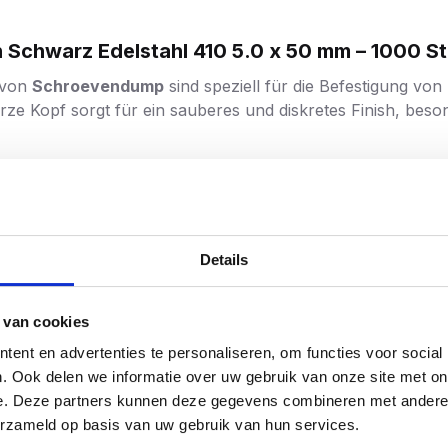
chwarz Edelstahl 410 5.0 x 50 mm – 1000 St
 von
Schroevendump
sind speziell für die Befestigung vo
ze Kopf sorgt für ein sauberes und diskretes Finish, beso
Edelstahl (SS 410) für zusätzliche Stärke und Haltbarkeit.
tet mit einer schwarzen Beschichtung (RAL9005), die eine
Details
äsrippen für schöne Senkungen ohne Splitter.
pen für optimalen Halt und einfache Handhabung.
 van cookies
ent en advertenties te personaliseren, om functies voor social
müheloses Eindrehen ohne Spaltung des Holzes.
. Ook delen we informatie over uw gebruik van onze site met on
e. Deze partners kunnen deze gegevens combineren met andere i
 ein Durchdrehen und bietet maximale Kontrolle.
erzameld op basis van uw gebruik van hun services.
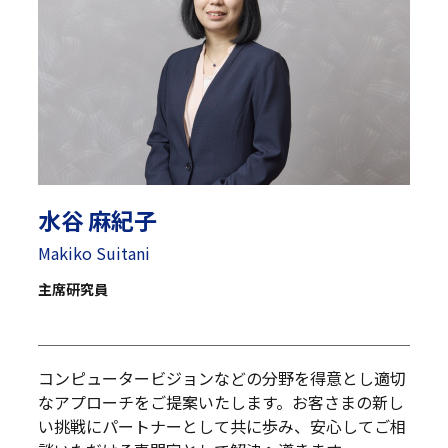
水谷 麻紀子
Makiko Suitani
主席研究員
コンピュータービジョンなどの分野を得意とし適切
なアプローチをご提案いたします。お客さまの新し
い挑戦にパートナーとして共に歩み、安心してご相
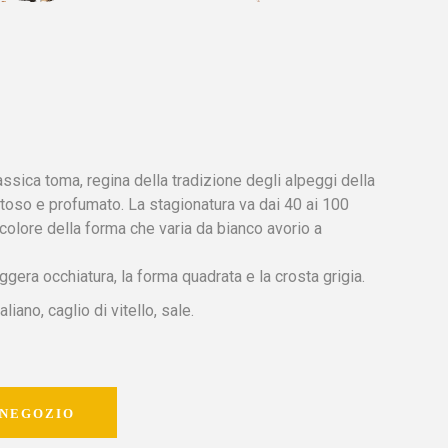
assica toma, regina della tradizione degli alpeggi della
toso e profumato. La stagionatura va dai 40 ai 100
 colore della forma che varia da bianco avorio a
gera occhiatura, la forma quadrata e la crosta grigia.
iano, caglio di vitello, sale.
 NEGOZIO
────────────────
## TASK STATEMENT
Each line from the one containing "ze Kopf sorgt" through the last line above should be retyped exactly, and no other line. Any picture is to be left out.

## TASK ANSWER
ze Kopf sorgt für ein sauberes und diskretes Finish, beso
Edelstahl (SS 410) für zusätzliche Stärke und Haltbarkeit.
tet mit einer schwarzen Beschichtung (RAL9005), die eine
Details
äsrippen für schöne Senkungen ohne Splitter.
pen für optimalen Halt und einfache Handhabung.
 van cookies
ent en advertenties te personaliseren, om functies voor social
müheloses Eindrehen ohne Spaltung des Holzes.
. Ook delen we informatie over uw gebruik van onze site met on
e. Deze partners kunnen deze gegevens combineren met andere i
 ein Durchdrehen und bietet maximale Kontrolle.
erzameld op basis van uw gebruik van hun services.
水谷 麻紀子
Makiko Suitani
主席研究員
コンピュータービジョンなどの分野を得意とし適切
なアプローチをご提案いたします。お客さまの新し
い挑戦にパートナーとして共に歩み、安心してご相
assica toma, regina della tradizione degli alpeggi della
toso e profumato. La stagionatura va dai 40 ai 100
 colore della forma che varia da bianco avorio a
gera occhiatura, la forma quadrata e la crosta grigia.
iano, caglio di vitello, sale.
 NEGOZIO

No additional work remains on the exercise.